== DATA ==

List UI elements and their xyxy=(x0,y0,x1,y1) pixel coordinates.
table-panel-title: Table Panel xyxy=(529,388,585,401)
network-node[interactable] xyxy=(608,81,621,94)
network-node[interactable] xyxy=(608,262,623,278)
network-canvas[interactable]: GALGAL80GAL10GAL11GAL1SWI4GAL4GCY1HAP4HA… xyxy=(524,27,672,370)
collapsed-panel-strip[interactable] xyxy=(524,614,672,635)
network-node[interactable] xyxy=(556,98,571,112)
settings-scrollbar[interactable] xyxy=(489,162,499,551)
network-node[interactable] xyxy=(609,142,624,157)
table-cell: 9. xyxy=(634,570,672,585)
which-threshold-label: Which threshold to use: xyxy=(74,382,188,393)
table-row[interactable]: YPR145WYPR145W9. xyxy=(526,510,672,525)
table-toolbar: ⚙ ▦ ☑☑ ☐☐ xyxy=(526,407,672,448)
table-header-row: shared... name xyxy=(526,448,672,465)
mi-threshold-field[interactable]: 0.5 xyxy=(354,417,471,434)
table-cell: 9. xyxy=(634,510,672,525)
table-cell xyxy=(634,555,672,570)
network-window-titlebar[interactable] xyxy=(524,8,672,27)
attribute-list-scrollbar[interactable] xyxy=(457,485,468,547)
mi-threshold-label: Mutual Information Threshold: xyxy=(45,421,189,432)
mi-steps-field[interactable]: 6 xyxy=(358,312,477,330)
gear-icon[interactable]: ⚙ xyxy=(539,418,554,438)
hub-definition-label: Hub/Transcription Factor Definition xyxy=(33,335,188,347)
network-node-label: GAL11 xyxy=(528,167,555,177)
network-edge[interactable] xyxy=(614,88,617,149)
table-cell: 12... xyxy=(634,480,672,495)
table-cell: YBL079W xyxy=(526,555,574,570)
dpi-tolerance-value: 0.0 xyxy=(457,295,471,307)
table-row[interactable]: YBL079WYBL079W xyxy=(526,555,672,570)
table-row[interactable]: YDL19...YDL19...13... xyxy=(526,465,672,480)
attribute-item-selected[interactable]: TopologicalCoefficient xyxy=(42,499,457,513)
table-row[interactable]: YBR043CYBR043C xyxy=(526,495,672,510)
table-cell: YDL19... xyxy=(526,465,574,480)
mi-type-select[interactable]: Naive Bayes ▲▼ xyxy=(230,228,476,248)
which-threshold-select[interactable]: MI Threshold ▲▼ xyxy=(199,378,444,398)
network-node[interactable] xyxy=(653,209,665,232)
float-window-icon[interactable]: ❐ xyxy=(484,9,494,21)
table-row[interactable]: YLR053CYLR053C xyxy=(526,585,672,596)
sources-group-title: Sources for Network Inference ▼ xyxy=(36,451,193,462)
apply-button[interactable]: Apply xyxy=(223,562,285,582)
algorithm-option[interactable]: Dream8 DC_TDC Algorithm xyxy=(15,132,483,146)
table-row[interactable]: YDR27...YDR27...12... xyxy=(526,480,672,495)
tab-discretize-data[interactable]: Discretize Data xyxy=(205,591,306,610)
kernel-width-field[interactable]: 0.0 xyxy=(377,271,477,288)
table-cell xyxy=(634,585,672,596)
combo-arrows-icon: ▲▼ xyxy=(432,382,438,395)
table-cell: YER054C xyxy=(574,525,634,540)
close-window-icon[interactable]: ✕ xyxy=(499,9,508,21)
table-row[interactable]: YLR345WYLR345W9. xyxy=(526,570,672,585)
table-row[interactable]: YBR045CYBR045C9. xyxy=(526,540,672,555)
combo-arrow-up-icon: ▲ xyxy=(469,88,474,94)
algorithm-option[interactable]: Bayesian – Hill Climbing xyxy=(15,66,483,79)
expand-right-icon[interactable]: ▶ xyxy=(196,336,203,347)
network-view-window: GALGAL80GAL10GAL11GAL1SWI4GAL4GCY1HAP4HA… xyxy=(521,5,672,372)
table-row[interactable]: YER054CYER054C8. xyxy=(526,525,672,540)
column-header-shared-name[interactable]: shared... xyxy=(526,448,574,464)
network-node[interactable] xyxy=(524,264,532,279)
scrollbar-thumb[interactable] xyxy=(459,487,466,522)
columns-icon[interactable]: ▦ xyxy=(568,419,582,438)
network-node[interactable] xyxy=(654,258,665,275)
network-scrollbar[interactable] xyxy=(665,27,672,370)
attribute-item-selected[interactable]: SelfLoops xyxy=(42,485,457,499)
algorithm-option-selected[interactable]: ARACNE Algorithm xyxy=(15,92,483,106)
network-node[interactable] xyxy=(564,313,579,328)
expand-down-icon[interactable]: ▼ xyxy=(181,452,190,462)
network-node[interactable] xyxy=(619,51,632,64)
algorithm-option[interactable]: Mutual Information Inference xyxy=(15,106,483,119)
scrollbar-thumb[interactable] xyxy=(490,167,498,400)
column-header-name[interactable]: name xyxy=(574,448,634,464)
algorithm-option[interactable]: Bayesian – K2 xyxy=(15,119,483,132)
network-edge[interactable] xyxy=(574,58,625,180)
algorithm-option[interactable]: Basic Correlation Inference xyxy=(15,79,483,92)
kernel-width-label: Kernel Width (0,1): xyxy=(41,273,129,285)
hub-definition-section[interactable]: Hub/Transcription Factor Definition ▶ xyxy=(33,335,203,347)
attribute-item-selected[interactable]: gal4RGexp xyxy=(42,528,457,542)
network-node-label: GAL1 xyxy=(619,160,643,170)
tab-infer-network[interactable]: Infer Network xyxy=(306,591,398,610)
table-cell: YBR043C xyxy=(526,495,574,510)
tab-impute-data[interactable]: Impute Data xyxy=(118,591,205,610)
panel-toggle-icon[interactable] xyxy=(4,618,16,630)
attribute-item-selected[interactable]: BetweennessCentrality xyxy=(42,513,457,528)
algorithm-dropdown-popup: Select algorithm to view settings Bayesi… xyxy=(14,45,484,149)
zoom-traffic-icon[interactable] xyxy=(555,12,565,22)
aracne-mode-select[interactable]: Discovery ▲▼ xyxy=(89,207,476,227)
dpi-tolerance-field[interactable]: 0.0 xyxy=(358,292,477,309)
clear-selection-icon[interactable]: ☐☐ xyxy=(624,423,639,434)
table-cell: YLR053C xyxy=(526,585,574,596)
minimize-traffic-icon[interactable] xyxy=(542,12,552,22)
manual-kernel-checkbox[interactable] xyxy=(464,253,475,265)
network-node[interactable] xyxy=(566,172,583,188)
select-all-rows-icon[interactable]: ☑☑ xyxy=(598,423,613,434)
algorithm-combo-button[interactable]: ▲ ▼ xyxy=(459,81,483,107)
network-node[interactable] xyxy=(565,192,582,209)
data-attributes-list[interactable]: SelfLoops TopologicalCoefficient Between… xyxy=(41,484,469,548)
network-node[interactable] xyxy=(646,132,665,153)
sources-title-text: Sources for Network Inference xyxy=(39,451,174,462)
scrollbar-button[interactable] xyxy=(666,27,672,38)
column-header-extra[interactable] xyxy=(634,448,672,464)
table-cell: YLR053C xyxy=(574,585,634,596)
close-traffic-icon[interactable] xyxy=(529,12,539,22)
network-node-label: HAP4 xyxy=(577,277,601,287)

== WHAT NEEDS TO BE DONE ==
Print the complete listing again, exactly as it stands.

== TASK OUTPUT ==
List UI elements and their xyxy=(x0,y0,x1,y1) pixel coordinates.
table-panel-title: Table Panel xyxy=(529,388,585,401)
network-node[interactable] xyxy=(608,81,621,94)
network-node[interactable] xyxy=(608,262,623,278)
network-canvas[interactable]: GALGAL80GAL10GAL11GAL1SWI4GAL4GCY1HAP4HA… xyxy=(524,27,672,370)
collapsed-panel-strip[interactable] xyxy=(524,614,672,635)
network-node[interactable] xyxy=(556,98,571,112)
settings-scrollbar[interactable] xyxy=(489,162,499,551)
network-node[interactable] xyxy=(609,142,624,157)
table-cell: 9. xyxy=(634,570,672,585)
which-threshold-label: Which threshold to use: xyxy=(74,382,188,393)
table-row[interactable]: YPR145WYPR145W9. xyxy=(526,510,672,525)
table-toolbar: ⚙ ▦ ☑☑ ☐☐ xyxy=(526,407,672,448)
table-header-row: shared... name xyxy=(526,448,672,465)
mi-threshold-field[interactable]: 0.5 xyxy=(354,417,471,434)
table-cell: 9. xyxy=(634,510,672,525)
table-cell xyxy=(634,555,672,570)
network-window-titlebar[interactable] xyxy=(524,8,672,27)
attribute-list-scrollbar[interactable] xyxy=(457,485,468,547)
mi-threshold-label: Mutual Information Threshold: xyxy=(45,421,189,432)
mi-steps-field[interactable]: 6 xyxy=(358,312,477,330)
gear-icon[interactable]: ⚙ xyxy=(539,418,554,438)
hub-definition-label: Hub/Transcription Factor Definition xyxy=(33,335,188,347)
network-node-label: GAL11 xyxy=(528,167,555,177)
network-edge[interactable] xyxy=(614,88,617,149)
table-cell: 12... xyxy=(634,480,672,495)
table-cell: YBL079W xyxy=(526,555,574,570)
dpi-tolerance-value: 0.0 xyxy=(457,295,471,307)
table-row[interactable]: YBL079WYBL079W xyxy=(526,555,672,570)
table-row[interactable]: YDL19...YDL19...13... xyxy=(526,465,672,480)
attribute-item-selected[interactable]: TopologicalCoefficient xyxy=(42,499,457,513)
table-row[interactable]: YBR043CYBR043C xyxy=(526,495,672,510)
table-cell: YDL19... xyxy=(526,465,574,480)
mi-type-select[interactable]: Naive Bayes ▲▼ xyxy=(230,228,476,248)
which-threshold-select[interactable]: MI Threshold ▲▼ xyxy=(199,378,444,398)
network-node[interactable] xyxy=(653,209,665,232)
float-window-icon[interactable]: ❐ xyxy=(484,9,494,21)
table-row[interactable]: YLR053CYLR053C xyxy=(526,585,672,596)
sources-group-title: Sources for Network Inference ▼ xyxy=(36,451,193,462)
apply-button[interactable]: Apply xyxy=(223,562,285,582)
algorithm-option[interactable]: Dream8 DC_TDC Algorithm xyxy=(15,132,483,146)
table-row[interactable]: YDR27...YDR27...12... xyxy=(526,480,672,495)
tab-discretize-data[interactable]: Discretize Data xyxy=(205,591,306,610)
kernel-width-field[interactable]: 0.0 xyxy=(377,271,477,288)
table-cell xyxy=(634,585,672,596)
combo-arrows-icon: ▲▼ xyxy=(432,382,438,395)
table-cell: YER054C xyxy=(574,525,634,540)
close-window-icon[interactable]: ✕ xyxy=(499,9,508,21)
table-row[interactable]: YLR345WYLR345W9. xyxy=(526,570,672,585)
table-row[interactable]: YBR045CYBR045C9. xyxy=(526,540,672,555)
combo-arrow-up-icon: ▲ xyxy=(469,88,474,94)
algorithm-option[interactable]: Bayesian – Hill Climbing xyxy=(15,66,483,79)
expand-right-icon[interactable]: ▶ xyxy=(196,336,203,347)
network-view-window: GALGAL80GAL10GAL11GAL1SWI4GAL4GCY1HAP4HA… xyxy=(521,5,672,372)
table-row[interactable]: YER054CYER054C8. xyxy=(526,525,672,540)
column-header-shared-name[interactable]: shared... xyxy=(526,448,574,464)
network-node[interactable] xyxy=(524,264,532,279)
scrollbar-thumb[interactable] xyxy=(459,487,466,522)
columns-icon[interactable]: ▦ xyxy=(568,419,582,438)
network-node[interactable] xyxy=(654,258,665,275)
network-scrollbar[interactable] xyxy=(665,27,672,370)
attribute-item-selected[interactable]: SelfLoops xyxy=(42,485,457,499)
algorithm-option-selected[interactable]: ARACNE Algorithm xyxy=(15,92,483,106)
network-node[interactable] xyxy=(564,313,579,328)
expand-down-icon[interactable]: ▼ xyxy=(181,452,190,462)
network-node[interactable] xyxy=(619,51,632,64)
algorithm-option[interactable]: Mutual Information Inference xyxy=(15,106,483,119)
scrollbar-thumb[interactable] xyxy=(490,167,498,400)
column-header-name[interactable]: name xyxy=(574,448,634,464)
algorithm-option[interactable]: Bayesian – K2 xyxy=(15,119,483,132)
network-edge[interactable] xyxy=(574,58,625,180)
algorithm-option[interactable]: Basic Correlation Inference xyxy=(15,79,483,92)
kernel-width-label: Kernel Width (0,1): xyxy=(41,273,129,285)
hub-definition-section[interactable]: Hub/Transcription Factor Definition ▶ xyxy=(33,335,203,347)
attribute-item-selected[interactable]: gal4RGexp xyxy=(42,528,457,542)
network-node-label: GAL1 xyxy=(619,160,643,170)
tab-infer-network[interactable]: Infer Network xyxy=(306,591,398,610)
table-cell: YBR043C xyxy=(526,495,574,510)
tab-impute-data[interactable]: Impute Data xyxy=(118,591,205,610)
panel-toggle-icon[interactable] xyxy=(4,618,16,630)
attribute-item-selected[interactable]: BetweennessCentrality xyxy=(42,513,457,528)
algorithm-dropdown-popup: Select algorithm to view settings Bayesi… xyxy=(14,45,484,149)
zoom-traffic-icon[interactable] xyxy=(555,12,565,22)
aracne-mode-select[interactable]: Discovery ▲▼ xyxy=(89,207,476,227)
dpi-tolerance-field[interactable]: 0.0 xyxy=(358,292,477,309)
clear-selection-icon[interactable]: ☐☐ xyxy=(624,423,639,434)
table-cell: YLR053C xyxy=(526,585,574,596)
minimize-traffic-icon[interactable] xyxy=(542,12,552,22)
manual-kernel-checkbox[interactable] xyxy=(464,253,475,265)
network-node[interactable] xyxy=(566,172,583,188)
select-all-rows-icon[interactable]: ☑☑ xyxy=(598,423,613,434)
algorithm-combo-button[interactable]: ▲ ▼ xyxy=(459,81,483,107)
network-node[interactable] xyxy=(565,192,582,209)
data-attributes-list[interactable]: SelfLoops TopologicalCoefficient Between… xyxy=(41,484,469,548)
network-node[interactable] xyxy=(646,132,665,153)
sources-title-text: Sources for Network Inference xyxy=(39,451,174,462)
scrollbar-button[interactable] xyxy=(666,27,672,38)
column-header-extra[interactable] xyxy=(634,448,672,464)
table-cell: YLR053C xyxy=(574,585,634,596)
close-traffic-icon[interactable] xyxy=(529,12,539,22)
network-node-label: HAP4 xyxy=(577,277,601,287)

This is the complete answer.